Records excerpted from a collection
★ ★ ★ ★

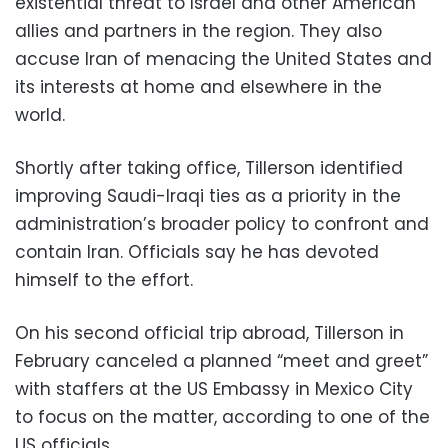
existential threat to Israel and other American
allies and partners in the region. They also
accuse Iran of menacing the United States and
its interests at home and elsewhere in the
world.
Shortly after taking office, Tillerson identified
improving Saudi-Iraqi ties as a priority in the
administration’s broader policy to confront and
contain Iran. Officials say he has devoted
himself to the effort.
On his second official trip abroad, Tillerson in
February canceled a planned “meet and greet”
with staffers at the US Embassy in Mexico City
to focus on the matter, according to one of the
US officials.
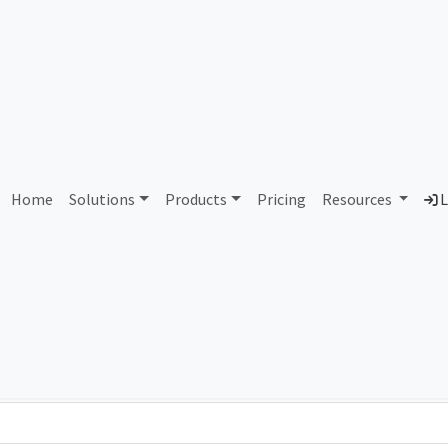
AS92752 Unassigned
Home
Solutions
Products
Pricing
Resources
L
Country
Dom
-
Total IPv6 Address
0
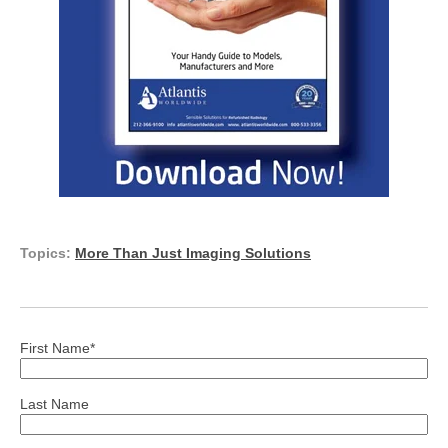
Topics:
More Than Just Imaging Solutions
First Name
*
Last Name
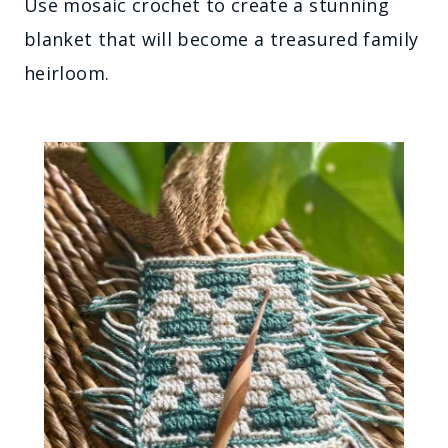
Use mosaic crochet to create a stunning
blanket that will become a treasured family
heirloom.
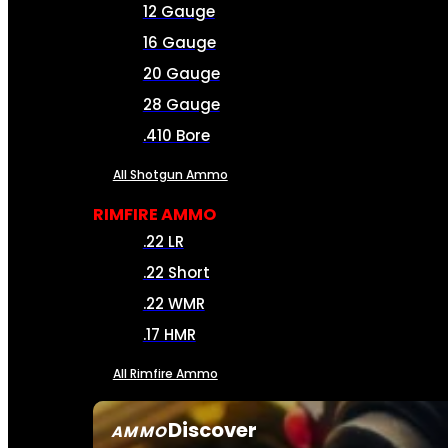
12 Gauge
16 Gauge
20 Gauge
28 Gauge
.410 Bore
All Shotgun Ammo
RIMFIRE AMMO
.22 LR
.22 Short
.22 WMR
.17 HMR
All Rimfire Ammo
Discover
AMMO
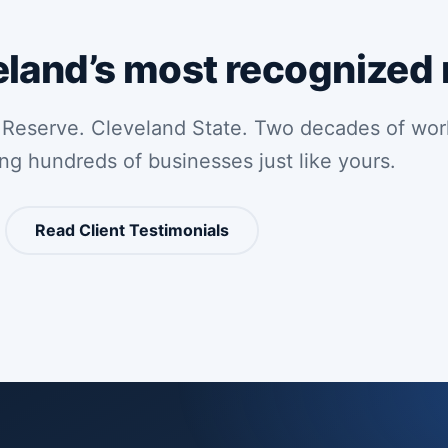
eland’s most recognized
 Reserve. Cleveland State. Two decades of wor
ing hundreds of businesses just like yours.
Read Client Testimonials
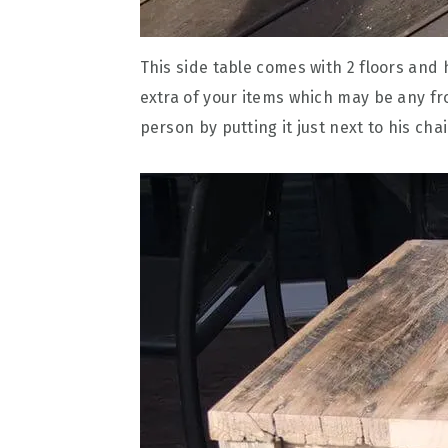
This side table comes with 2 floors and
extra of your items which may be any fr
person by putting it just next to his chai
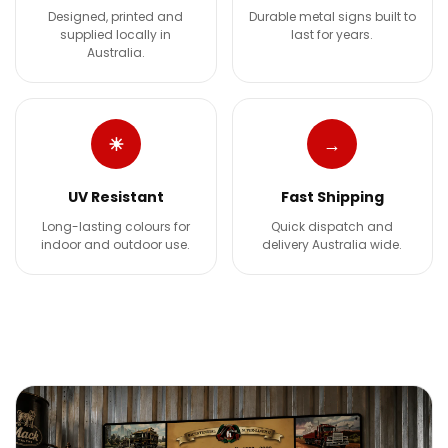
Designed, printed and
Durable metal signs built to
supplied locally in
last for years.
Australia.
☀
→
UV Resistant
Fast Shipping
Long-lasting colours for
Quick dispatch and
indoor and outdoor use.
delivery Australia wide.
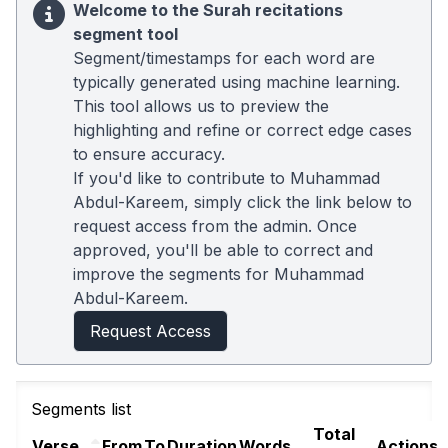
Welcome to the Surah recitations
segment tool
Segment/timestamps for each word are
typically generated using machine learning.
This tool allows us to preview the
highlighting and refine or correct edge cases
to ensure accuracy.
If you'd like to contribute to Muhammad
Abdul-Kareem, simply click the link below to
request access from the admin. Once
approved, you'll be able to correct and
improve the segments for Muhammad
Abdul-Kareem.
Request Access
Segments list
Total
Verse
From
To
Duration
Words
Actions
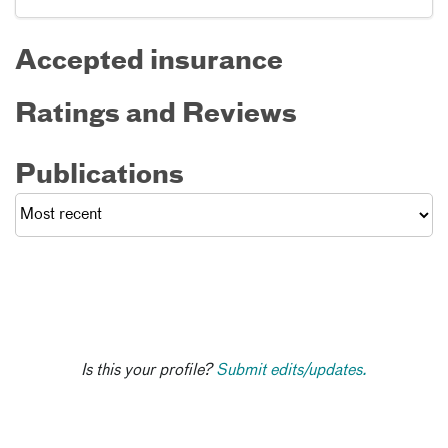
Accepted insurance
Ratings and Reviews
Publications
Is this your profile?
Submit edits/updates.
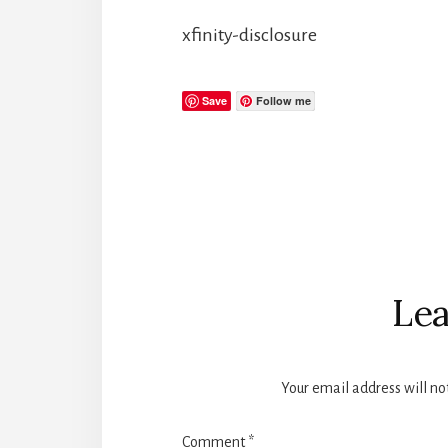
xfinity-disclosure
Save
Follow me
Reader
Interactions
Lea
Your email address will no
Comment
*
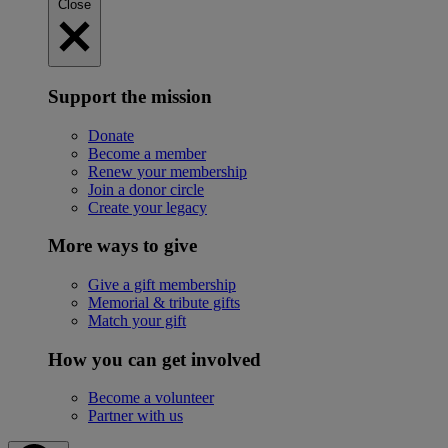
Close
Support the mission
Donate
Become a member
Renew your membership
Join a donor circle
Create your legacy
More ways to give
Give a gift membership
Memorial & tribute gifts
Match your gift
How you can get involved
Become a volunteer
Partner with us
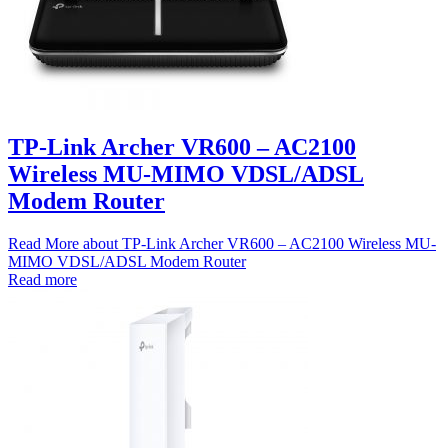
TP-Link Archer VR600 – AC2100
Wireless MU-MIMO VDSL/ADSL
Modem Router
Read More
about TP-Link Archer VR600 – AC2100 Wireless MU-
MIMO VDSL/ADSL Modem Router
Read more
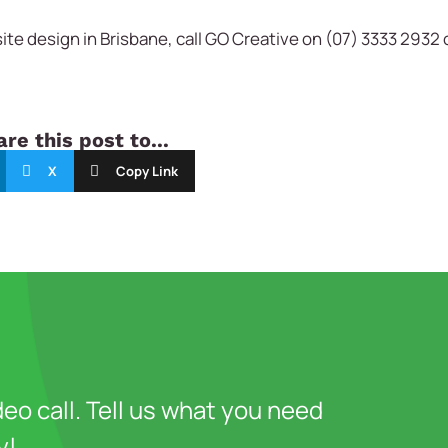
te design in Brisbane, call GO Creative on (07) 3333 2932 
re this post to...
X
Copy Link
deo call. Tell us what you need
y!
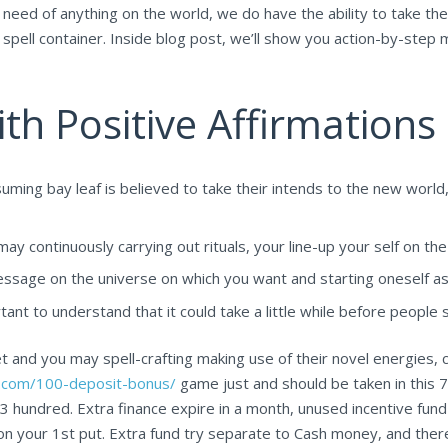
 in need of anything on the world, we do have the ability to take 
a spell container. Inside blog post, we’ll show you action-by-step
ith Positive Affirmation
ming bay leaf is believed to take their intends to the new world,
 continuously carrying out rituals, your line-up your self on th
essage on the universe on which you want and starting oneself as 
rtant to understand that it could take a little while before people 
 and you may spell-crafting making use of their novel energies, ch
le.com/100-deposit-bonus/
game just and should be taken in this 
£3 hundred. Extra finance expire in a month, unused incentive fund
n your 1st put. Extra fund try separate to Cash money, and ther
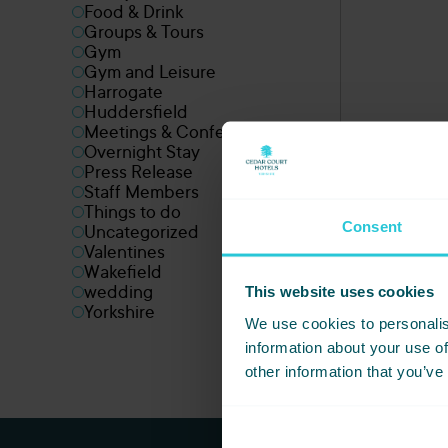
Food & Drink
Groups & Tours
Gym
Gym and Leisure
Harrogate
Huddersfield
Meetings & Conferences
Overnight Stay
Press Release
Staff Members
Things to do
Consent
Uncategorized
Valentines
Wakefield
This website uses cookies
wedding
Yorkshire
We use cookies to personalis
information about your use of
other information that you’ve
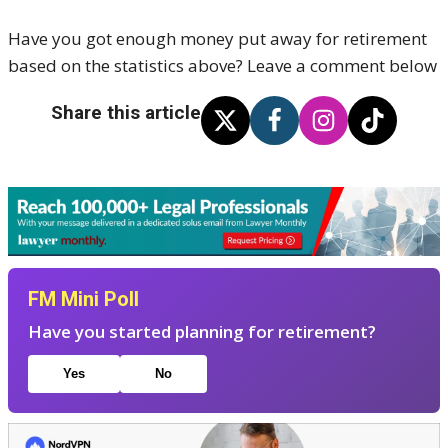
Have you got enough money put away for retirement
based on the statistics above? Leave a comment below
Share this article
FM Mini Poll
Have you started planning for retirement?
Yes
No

★ ★ ★ ★

What the exercise asks
With "Archer" as the string to look for, count the matching lines above and give the number by itself.

Task solution
2